PROCHAINES CONFERENCES DE THIERRY DEMEY

  • Lundi 14 novembre 2016 à 16 heures 30

Sur les traces du diamant noir - les cités minières du bassin franco-belge classées au patrimoine mondial de l’UNESCO

CEP-ULB, site du Solbosch, auditoire CHAVANNE, square Groupe G, bâtiment U, porte D, niveau 2 (rez-de-chaussée) - local UD2-120

  • Samedi 10 décembre 2016 à 16 heures

Bruxelles au tableau noir - le patrimoine des écoles, miroir de la guerre scolaire

Fondation CIVA Stichting, rue de l'Ermitage, 55 à Ixelles - Dans le cadre de la manifestation Bruxelles se Livre, consacrée aux publications sur Bruxelles - www.bruxellesselivre.be

  • Lundi 27 février 2017 à 16 heures 30

Bruxelles au tableau noir - le patrimoine des écoles, miroir de la guerre scolaire

CEP-ULB, site du Solbosch, auditoire CHAVANNE, square Groupe G, bâtiment U, porte D, niveau 2 (rez-de-chaussée) - local UD2-120

VIENT DE PARAITRE

Sur les traces du diamant noir

Les cités du bassin minier franco-belge classées au patrimoine mondial de l'UNESCO

  • Guide badeaux n° 9
  • 2016
  • 648 pages
  • 1.500 illustrations en couleurs, cartes et plans, index des noms propres.
  • ISBN-9782930609010
  • Prix libraire - 42 €
  • Prix éditeur - 39 €
  • COMMANDER

Comprendre le rôle de la houille dans la révolution industrielle, les innovations technologiques et les conquêtes sociales dont elle est à la source, parcourir ensuite les sites majeurs du bassin minier franco-belge classés au patrimoine mondial de l’UNESCO, tel est le propos de ce nouveau guide Badeaux.

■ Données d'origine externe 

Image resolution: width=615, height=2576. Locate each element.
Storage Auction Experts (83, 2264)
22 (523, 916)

Avant de connaître un inexorable déclin, la houille a fourni, deux siècles durant, le pain quotidien de l’industrie qui s’en servait comme unique combustible mais aussi du mineur qui en tirait sa maigre subsistance. Plusieurs conditions ont été nécessaires pour y parvenir : l’invention de la machine à vapeur, la mise au point du système des concessions souterraines et de la société anonyme, la fidélisation de la main d’œuvre par le logement et les conquêtes sociales, le développement des infrastructures de transport (canaux et chemins de fer).

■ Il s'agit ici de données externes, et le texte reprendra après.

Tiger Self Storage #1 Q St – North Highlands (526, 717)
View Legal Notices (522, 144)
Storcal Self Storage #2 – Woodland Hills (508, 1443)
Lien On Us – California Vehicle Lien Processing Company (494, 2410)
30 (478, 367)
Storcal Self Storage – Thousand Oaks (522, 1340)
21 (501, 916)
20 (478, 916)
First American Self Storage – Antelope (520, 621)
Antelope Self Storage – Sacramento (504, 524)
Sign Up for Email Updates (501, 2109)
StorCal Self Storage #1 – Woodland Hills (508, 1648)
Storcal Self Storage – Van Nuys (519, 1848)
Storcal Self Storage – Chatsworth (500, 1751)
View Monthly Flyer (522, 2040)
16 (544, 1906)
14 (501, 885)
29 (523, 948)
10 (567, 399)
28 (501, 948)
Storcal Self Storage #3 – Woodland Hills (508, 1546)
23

L’exploitation industrielle du banc de charbon qui longe la frontière franco-belge a façonné le paysage du Nord-Pas-de-Calais, du Borinage, du Centre, du Pays Noir, du bassin liégeois et de la Campine. De ce riche passé, subsistent des traces importantes : une chaîne de terrils recolonisés par la nature, quelques sites transformés en musées ou reconvertis en pôles culturels ou de recherche, des chevalements-totems et surtout, un parc de logements sociaux – corons et cités-jardins – réhabilité et bien vivant.

Bruxelles au tableau noir

Le patrimoine des écoles, miroir de la guerre scolaire

  • Guide badeaux n° 10
  • 2016
  • 192 pages
  • 385 illustrations en couleurs (photos, cartes postales, gravures, caricatures), inventaire des écoles, index des noms propres.
  • ISBN-9782930609041
  • Prix libraire - 29 €
  • Prix éditeur - 26 €
  • COMMANDER

La liberté de l’enseignement, recouvrant aussi bien celle d’enseigner que de choisir son école, a été inscrite dans la Constitution belge de 1831 en réaction à la mainmise de l’Etat sur l’éducation pendant les régimes français et néerlandais. C’est le début d’une guerre d’influence permanente entre cléricaux et laïcs, oscillant entre confrontation et compromis, dont le point d’équilibre mettra plus d’un siècle à être trouvé. Face à l’écrasante domination de l’école libre confessionnelle, l’école publique a dû se faire une place au forceps. Pas à pas, elle a acheté son développement en échange du soutien financier de l’Etat et des collectivités locales aux institutions catholiques, assorti d’un contrôle sur ses programmes. Le pacte scolaire (1958) a mis un terme définitif à la guerre scolaire en plaçant les deux réseaux sur pied d’égalité.

Le patrimoine des écoles reflète cette opposition idéologique à la fois dans les styles adoptés et la façon de construire. Même si elle obéit à des normes fonctionnelles d’hygiène et de confort, l’école publique sacrifie avec autant d’ardeur que l’école confessionnelle aux références historiques pour l’habillage de ses édifices. Pour la première, l’âge d’or de la Renaissance exalte les valeurs civiques, les vertus du droit et des libertés qui ont l’Antiquité revisitée pour berceau. Pour la seconde, la civilisation chrétienne médiévale conduit à revisiter les styles gothique et roman qui ont fait sa gloire.